TASK TO COMPLETE :: Go through each line of the entries below and tally those containing the string "casa"; give only the total.

Collected data ::
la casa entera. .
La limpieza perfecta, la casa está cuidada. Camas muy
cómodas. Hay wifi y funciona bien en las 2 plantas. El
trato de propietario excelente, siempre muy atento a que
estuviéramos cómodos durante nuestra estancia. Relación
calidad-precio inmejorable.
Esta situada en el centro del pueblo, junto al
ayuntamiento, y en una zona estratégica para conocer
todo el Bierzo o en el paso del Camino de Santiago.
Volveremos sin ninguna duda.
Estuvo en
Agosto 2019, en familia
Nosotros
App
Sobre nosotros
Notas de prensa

--

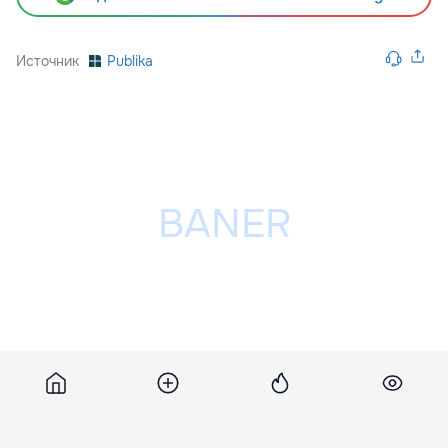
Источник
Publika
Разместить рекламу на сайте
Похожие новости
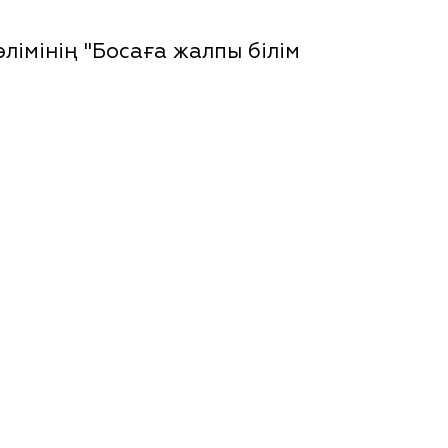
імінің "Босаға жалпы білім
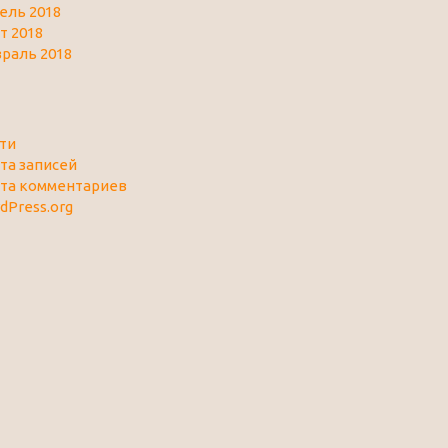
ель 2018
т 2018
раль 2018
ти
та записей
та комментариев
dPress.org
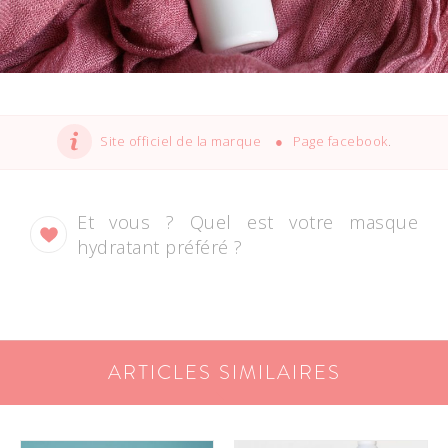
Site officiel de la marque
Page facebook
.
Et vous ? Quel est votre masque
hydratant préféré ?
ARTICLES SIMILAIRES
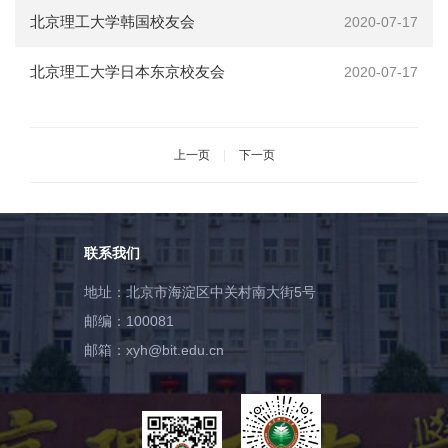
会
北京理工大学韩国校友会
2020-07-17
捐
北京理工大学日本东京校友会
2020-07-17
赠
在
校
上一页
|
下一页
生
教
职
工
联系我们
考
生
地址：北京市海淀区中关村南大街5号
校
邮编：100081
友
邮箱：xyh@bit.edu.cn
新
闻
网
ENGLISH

SOLUTION FOR THIS TASK :: 2